■ What you have to do:
Your answer must be the lines from the one containing "Wygeneruj ofertę Amazon dla „queen bed" through the last line below, copied exactly, with no pictures.

Content starts

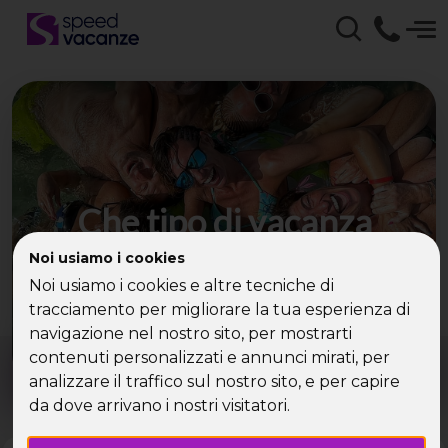
Che tipo di vacanza
cerchi?
Noi usiamo i cookies
Noi usiamo i cookies e altre tecniche di
Scegli la tua destinazione tra le diverse proposte
tracciamento per migliorare la tua esperienza di
di Speed Vacanze®
navigazione nel nostro sito, per mostrarti
Dove?
Quando?
contenuti personalizzati e annunci mirati, per
Tutto l'anno
analizzare il traffico sul nostro sito, e per capire
da dove arrivano i nostri visitatori.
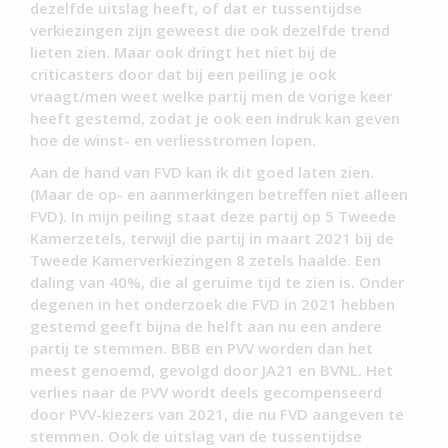
dezelfde uitslag heeft, of dat er tussentijdse
verkiezingen zijn geweest die ook dezelfde trend
lieten zien. Maar ook dringt het niet bij de
criticasters door dat bij een peiling je ook
vraagt/men weet welke partij men de vorige keer
heeft gestemd, zodat je ook een indruk kan geven
hoe de winst- en verliesstromen lopen.
Aan de hand van FVD kan ik dit goed laten zien.
(Maar de op- en aanmerkingen betreffen niet alleen
FVD). In mijn peiling staat deze partij op 5 Tweede
Kamerzetels, terwijl die partij in maart 2021 bij de
Tweede Kamerverkiezingen 8 zetels haalde. Een
daling van 40%, die al geruime tijd te zien is. Onder
degenen in het onderzoek die FVD in 2021 hebben
gestemd geeft bijna de helft aan nu een andere
partij te stemmen. BBB en PVV worden dan het
meest genoemd, gevolgd door JA21 en BVNL. Het
verlies naar de PVV wordt deels gecompenseerd
door PVV-kiezers van 2021, die nu FVD aangeven te
stemmen. Ook de uitslag van de tussentijdse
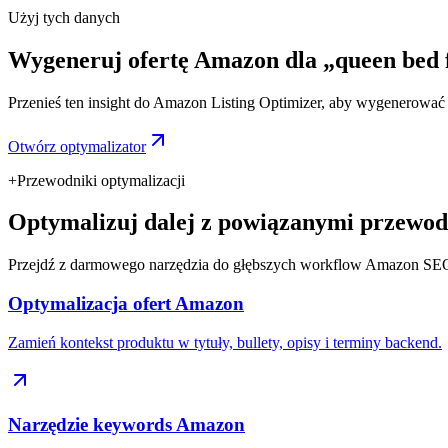
Użyj tych danych
Wygeneruj ofertę Amazon dla „queen bed 
Przenieś ten insight do Amazon Listing Optimizer, aby wygenerować ty
Otwórz optymalizator
+
Przewodniki optymalizacji
Optymalizuj dalej z powiązanymi przewod
Przejdź z darmowego narzędzia do głębszych workflow Amazon SE
Optymalizacja ofert Amazon
Zamień kontekst produktu w tytuły, bullety, opisy i terminy backend.
Narzędzie keywords Amazon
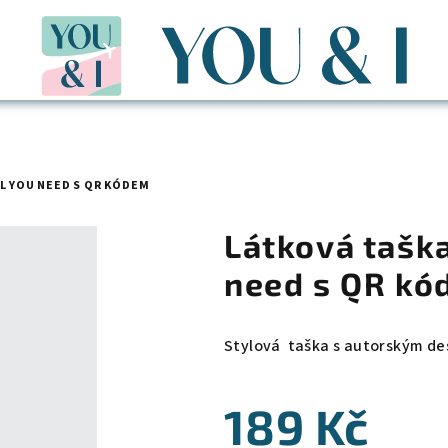
L YOU NEED S QR KÓDEM
Látková taška
need s QR k
Stylová taška s autorským de
189 Kč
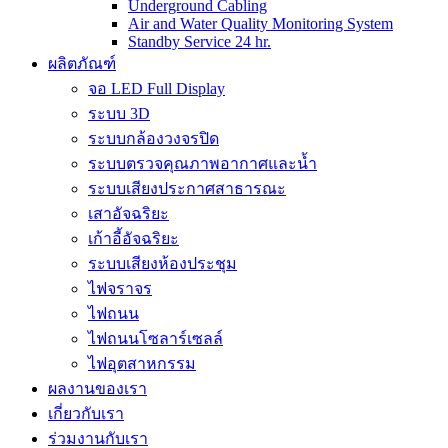
Underground Cabling
Air and Water Quality Monitoring System
Standby Service 24 hr.
ผลิตภัณฑ์
จอ LED Full Display
ระบบ 3D
ระบบกล้องวงจรปิด
ระบบตรวจคุณภาพอากาศและน้ำ
ระบบเสียงประกาศสาธารณะ
เสาอัจฉริยะ
เก้าอี้อัจฉริยะ
ระบบเสียงห้องประชุม
ไฟจราจร
ไฟถนน
ไฟถนนโซลาร์เซลล์
ไฟอุตสาหกรรม
ผลงานของเรา
เกี่ยวกับเรา
ร่วมงานกับเรา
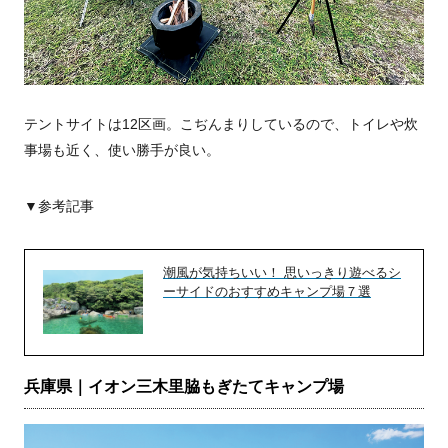
テントサイトは12区画。こぢんまりしているので、トイレや炊
事場も近く、使い勝手が良い。
▼参考記事
潮風が気持ちいい！ 思いっきり遊べるシ
ーサイドのおすすめキャンプ場７選
兵庫県｜イオン三木里脇もぎたてキャンプ場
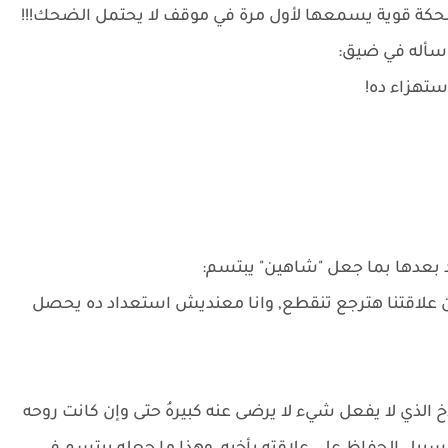
ة قوية يسمعها لأول مرة في موقف لا يحتمل الضحك!!!
سأله في ضيق:
ستهزاء ده!
د بعدها بما جعل "شاهين" يبتسم:
 علاقتنا هترجع تنقطع, وانا معنديش استعداد ده يحصل
خ الذي لا يفعل شيء لا يرضى عنه كبيرهُ حتى وإن كانت روحه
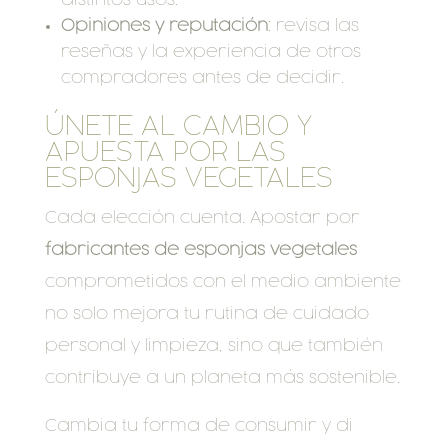
Opiniones y reputación
: revisa las
reseñas y la experiencia de otros
compradores antes de decidir.
ÚNETE AL CAMBIO Y
APUESTA POR LAS
ESPONJAS VEGETALES
Cada elección cuenta. Apostar por
fabricantes de esponjas vegetales
comprometidos con el medio ambiente
no solo mejora tu rutina de cuidado
personal y limpieza, sino que también
contribuye a un planeta más sostenible.
Cambia tu forma de consumir y di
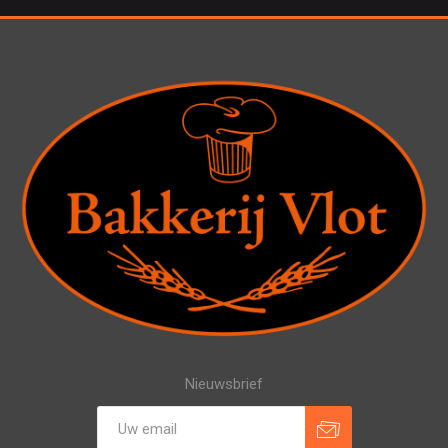
Nieuwsbrief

Content ends

■ Output for this task:
Wygeneruj ofertę Amazon dla „queen bed 
Przenieś ten insight do Amazon Listing Optimizer, aby wygenerować ty
Otwórz optymalizator
+
Przewodniki optymalizacji
Optymalizuj dalej z powiązanymi przewod
Przejdź z darmowego narzędzia do głębszych workflow Amazon SE
Optymalizacja ofert Amazon
Zamień kontekst produktu w tytuły, bullety, opisy i terminy backend.
Narzędzie keywords Amazon
L YOU NEED S QR KÓDEM
Látková taška
need s QR k
Stylová taška s autorským de
189 Kč
Underground Cabling
Air and Water Quality Monitoring System
Standby Service 24 hr.
ผลิตภัณฑ์
จอ LED Full Display
ระบบ 3D
ระบบกล้องวงจรปิด
ระบบตรวจคุณภาพอากาศและน้ำ
ระบบเสียงประกาศสาธารณะ
เสาอัจฉริยะ
เก้าอี้อัจฉริยะ
ระบบเสียงห้องประชุม
ไฟจราจร
ไฟถนน
ไฟถนนโซลาร์เซลล์
ไฟอุตสาหกรรม
ผลงานของเรา
เกี่ยวกับเรา
ร่วมงานกับเรา
テントサイトは12区画。こぢんまりしているので、トイレや炊
事場も近く、使い勝手が良い。
▼参考記事
潮風が気持ちいい！ 思いっきり遊べるシ
ーサイドのおすすめキャンプ場７選
兵庫県｜イオン三木里脇もぎたてキャンプ場
ة قوية يسمعها لأول مرة في موقف لا يحتمل الضحك!!!
سأله في ضيق:
ستهزاء ده!
د بعدها بما جعل "شاهين" يبتسم:
 علاقتنا هترجع تنقطع, وانا معنديش استعداد ده يحصل
خ الذي لا يفعل شيء لا يرضى عنه كبيرهُ حتى وإن كانت روحه
Opiniones y reputación
: revisa las
reseñas y la experiencia de otros
compradores antes de decidir.
ÚNETE AL CAMBIO Y
APUESTA POR LAS
ESPONJAS VEGETALES
Cada elección cuenta. Apostar por
fabricantes de esponjas vegetales
comprometidos con el medio ambiente
no solo mejora tu rutina de cuidado
personal y limpieza, sino que también
contribuye a un planeta más sostenible.
Cambia tu forma de consumir y di
Nieuwsbrief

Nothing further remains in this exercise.